▶ Required action
Please return each entry that follows exactly as written, and keep the pictures out.

Content starts

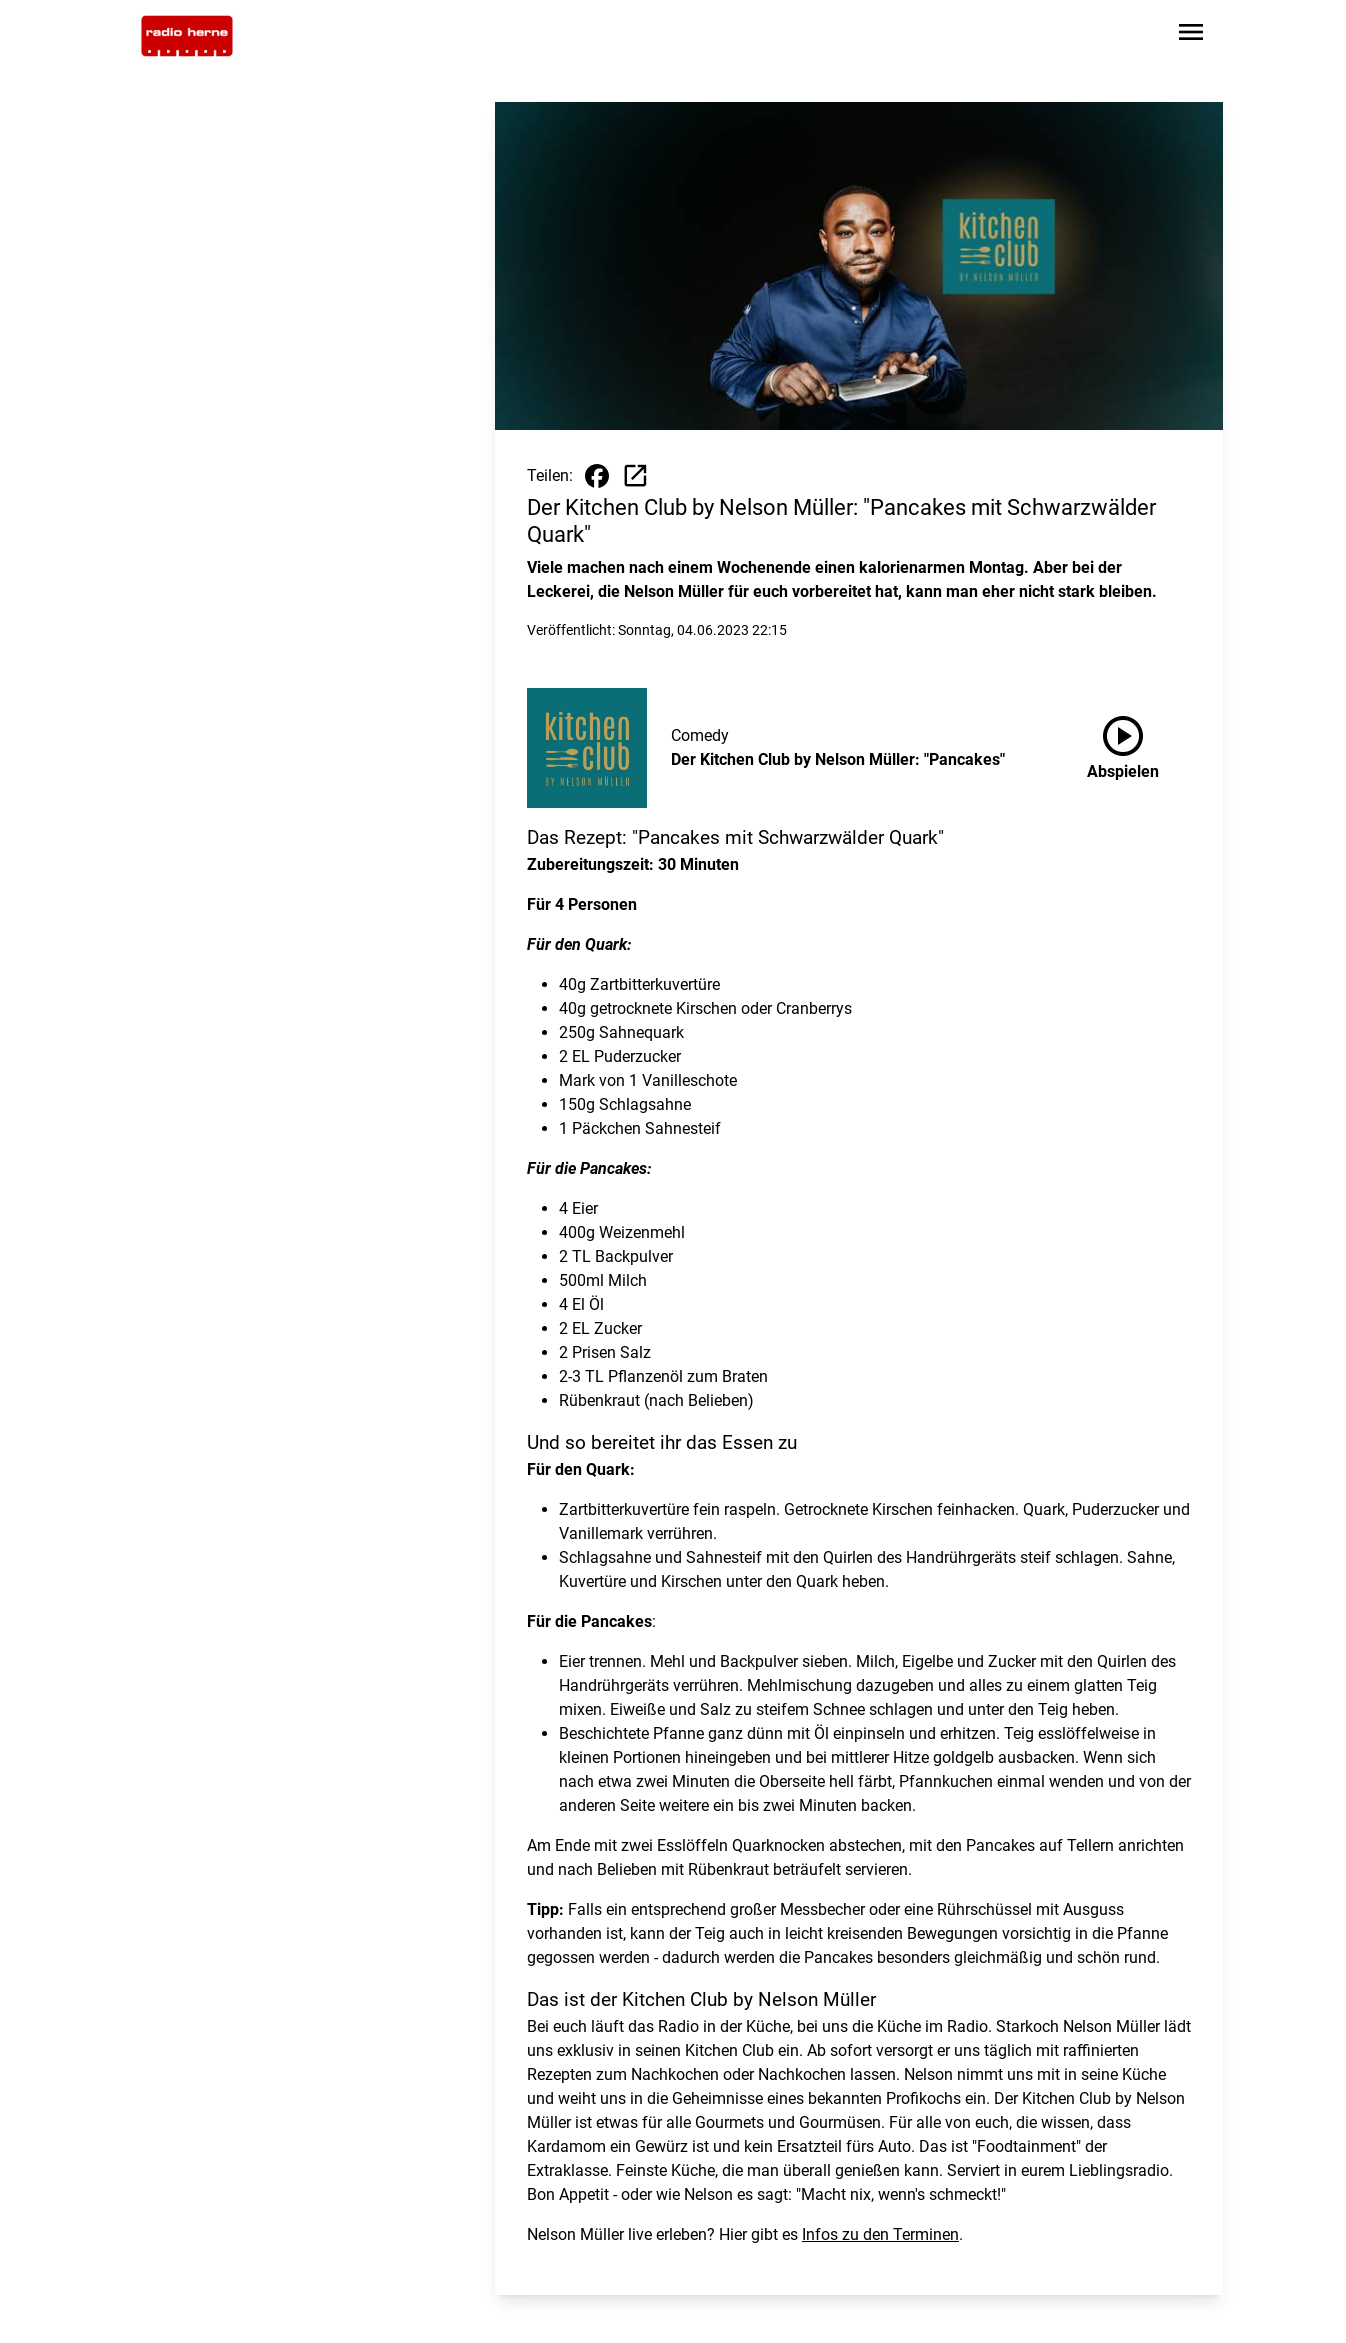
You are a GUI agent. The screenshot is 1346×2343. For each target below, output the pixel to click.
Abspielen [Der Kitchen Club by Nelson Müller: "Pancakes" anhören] (1123, 744)
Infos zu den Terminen (880, 2234)
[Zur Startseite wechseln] (187, 36)
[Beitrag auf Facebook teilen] (597, 476)
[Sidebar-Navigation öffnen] (1191, 35)
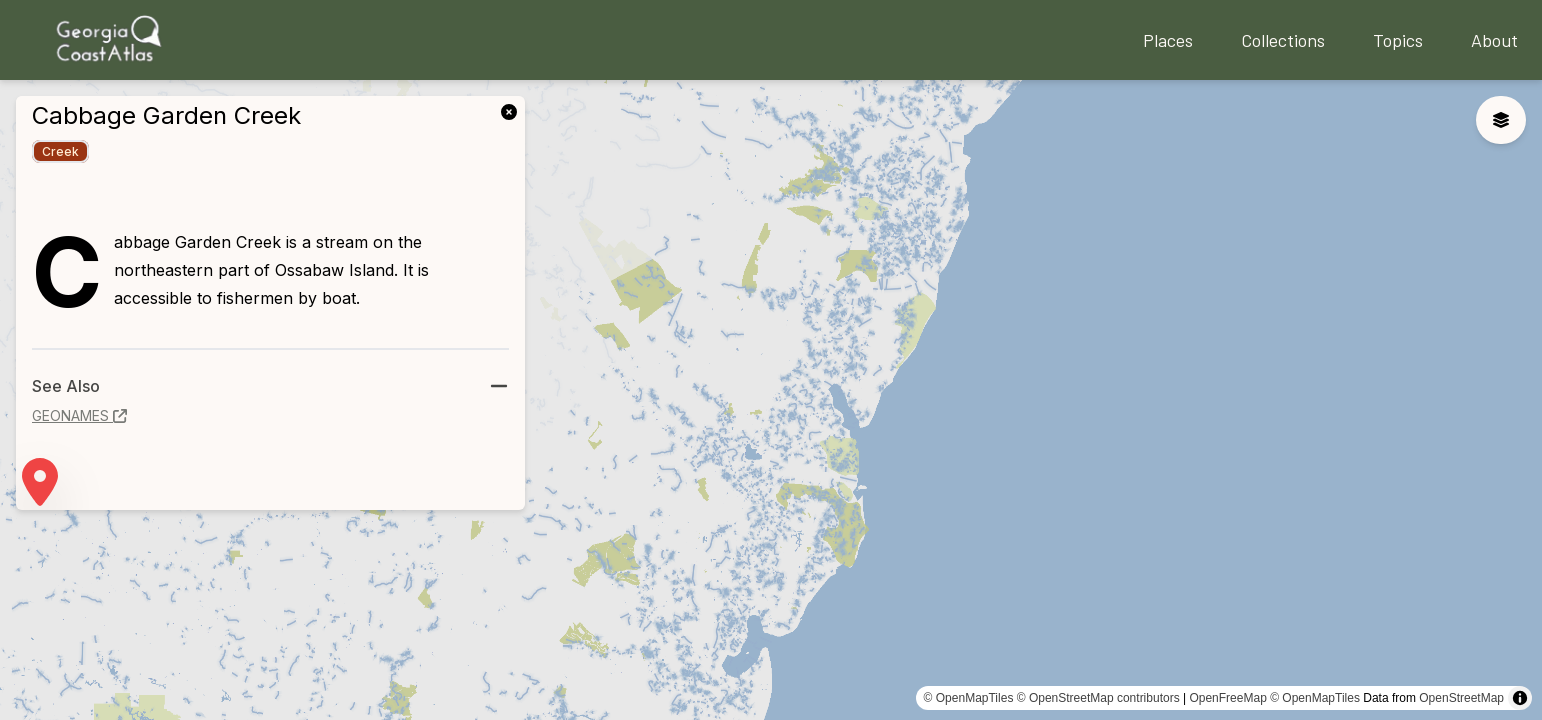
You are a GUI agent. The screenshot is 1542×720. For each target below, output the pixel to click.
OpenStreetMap (1461, 698)
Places (1168, 40)
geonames (79, 415)
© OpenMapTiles (969, 698)
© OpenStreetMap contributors (1098, 698)
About (1494, 40)
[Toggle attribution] (1520, 698)
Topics (1398, 40)
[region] (771, 400)
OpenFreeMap (1227, 698)
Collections (1283, 40)
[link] (513, 110)
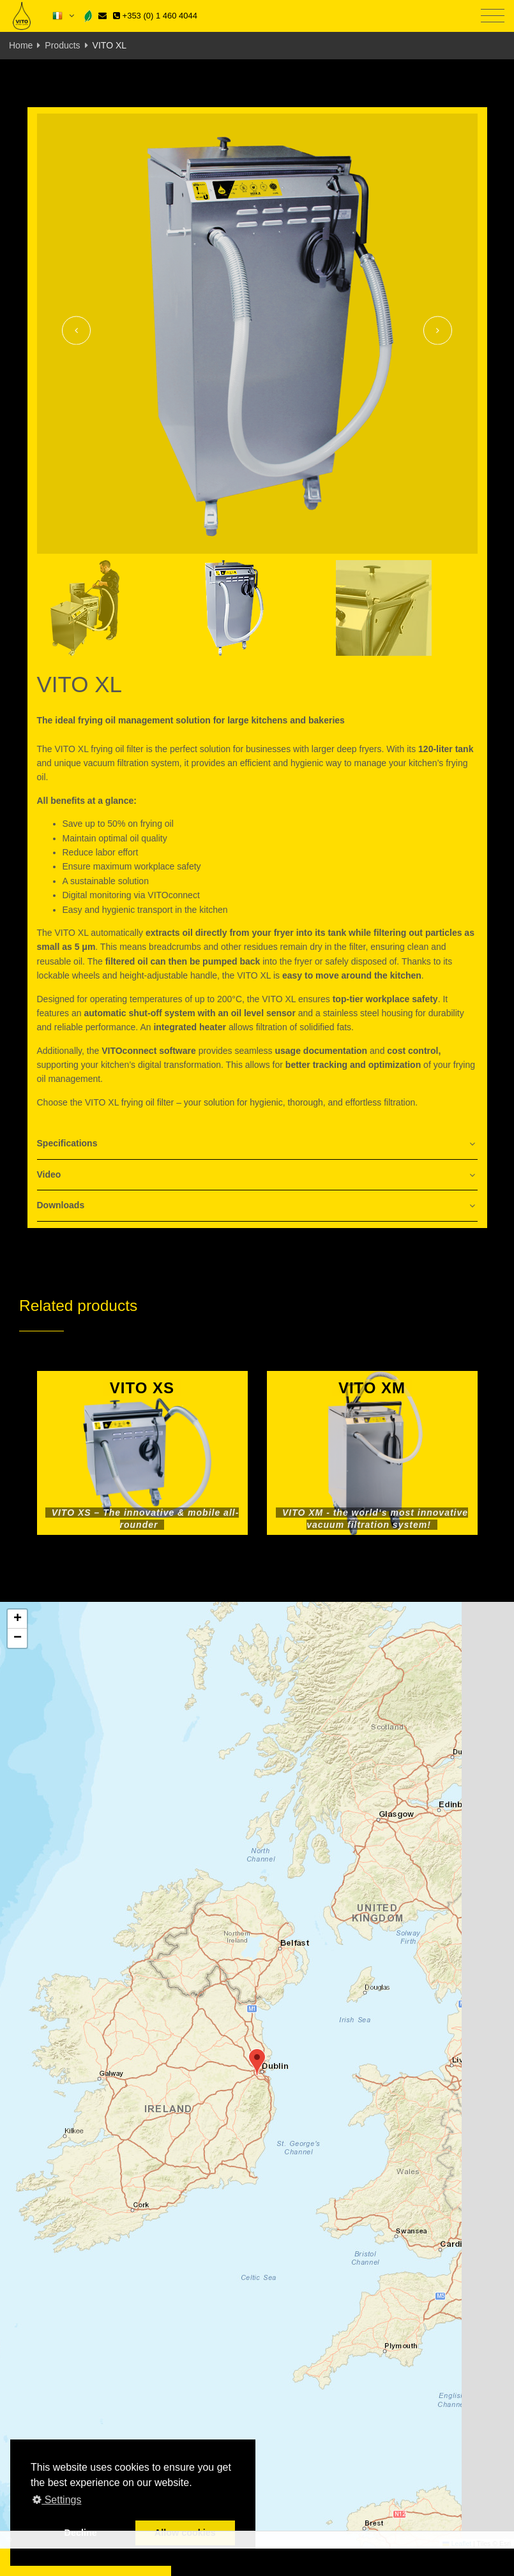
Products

Content ends

▶ Exercise answer
You are a GUI agent. The screenshot is 1346×2343. For each target below, output the pixel to click.
Abspielen [Der Kitchen Club by Nelson Müller: "Pancakes" anhören] (1123, 744)
Infos zu den Terminen (880, 2234)
[Zur Startseite wechseln] (187, 36)
[Beitrag auf Facebook teilen] (597, 476)
[Sidebar-Navigation öffnen] (1191, 35)
You are a GUI agent. The screenshot is 1542×720. For each target below, output the pixel to click.
OpenStreetMap (1461, 698)
Places (1168, 40)
geonames (79, 415)
© OpenMapTiles (969, 698)
© OpenStreetMap contributors (1098, 698)
About (1494, 40)
[Toggle attribution] (1520, 698)
Topics (1398, 40)
[region] (771, 400)
OpenFreeMap (1227, 698)
Collections (1283, 40)
[link] (513, 110)
Products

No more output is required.